Since I was young, people would ask me what I wanted to be when I grew up.
And when I was little, because being a "grown up" seemed so far away, I thought I could be anyone I wanted to be. (Because I would eventually get there anyway with all the time that I had left)

I wanted to be President. I wanted to be an Olympian. I wanted to be a firefighter. I wanted to be the person who lit the fireworks on the fourth of July. I wanted to be the weatherman on the news. I wanted to be a voice actor for Disney. Hell, throw in my own Disney TV show while we're at it too.
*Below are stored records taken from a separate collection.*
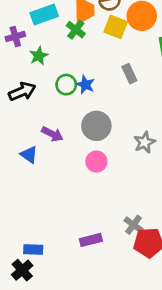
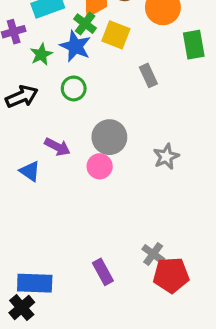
yellow square: (116, 27) -> (116, 35), moved
blue star: (85, 85) -> (75, 46), moved, size x1.4
pink circle: (96, 162) -> (100, 166), moved
purple rectangle: (91, 240) -> (103, 272), turned 75
blue rectangle: (33, 250) -> (35, 283), size x1.5

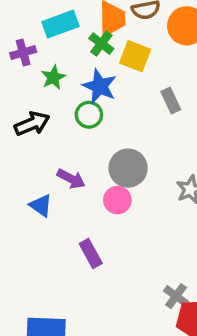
blue star: (75, 46) -> (100, 86), moved
purple rectangle: (103, 272) -> (91, 253), moved

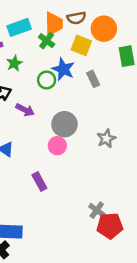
yellow square: (135, 56) -> (81, 45), moved
blue star: (100, 86) -> (63, 69), moved
green circle: (89, 115) -> (47, 80), moved
purple arrow: (71, 179) -> (25, 110), moved

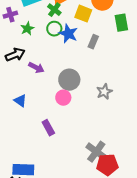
gray rectangle: (93, 79) -> (93, 42), turned 48
green circle: (47, 80) -> (54, 29), moved
gray cross: (97, 210) -> (96, 152), size x1.5

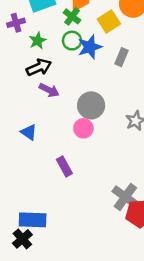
yellow square: (83, 14) -> (109, 22), turned 36
blue star: (68, 34) -> (90, 47), turned 30
black arrow: (15, 55) -> (39, 67), moved

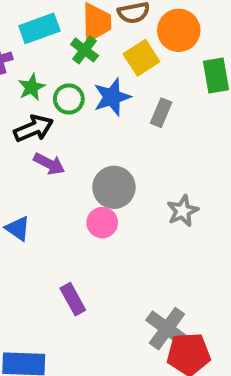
green circle: (72, 41) -> (69, 99), moved
purple rectangle: (64, 166) -> (73, 299), moved

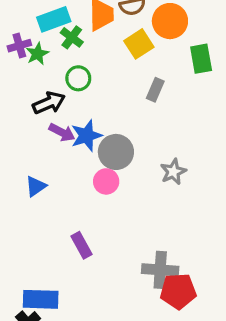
green cross: (85, 50) -> (72, 37), moved
green star: (32, 87) -> (37, 54), moved
blue star: (112, 97) -> (86, 136), moved
blue triangle: (18, 229) -> (36, 186), turned 50
gray cross: (167, 329) -> (160, 270), turned -32

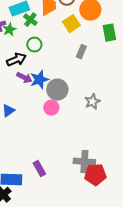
purple rectangle: (82, 245) -> (39, 169), moved

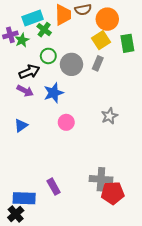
yellow square: (71, 24) -> (101, 40), moved
purple arrow: (24, 78) -> (25, 91), moved
gray circle: (57, 90) -> (71, 64), moved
And now, the future is a couple of years away.
And the time I thought I had vanished with it.
I turn 18 next year. I'm one year away from adulthood.
And that's scary. Because 17 years later I still don't know what I want.

People tell me that I should follow my dreams. But I should also be realistic.
What does that even mean?

It's funny because since I was a kid, I wanted to grow up.
I wanted to push a shopping cart around and buy my own groceries and have a career and accomplish real things and wear high heels to work and to have a briefcase and drink coffee in the morning while reading the New York Times (like the actual articles and not just the comics section).

And now that it's actually time for me to grow up, I don't feel ready. I'm scared of change. I'm scared of committing. I'm scared to decide where to apply to college. I'm scared of leaving. I'm scared of moving on.

I know that it's going to happen and it's going to happen no matter what, but that doesn't make me any less scared.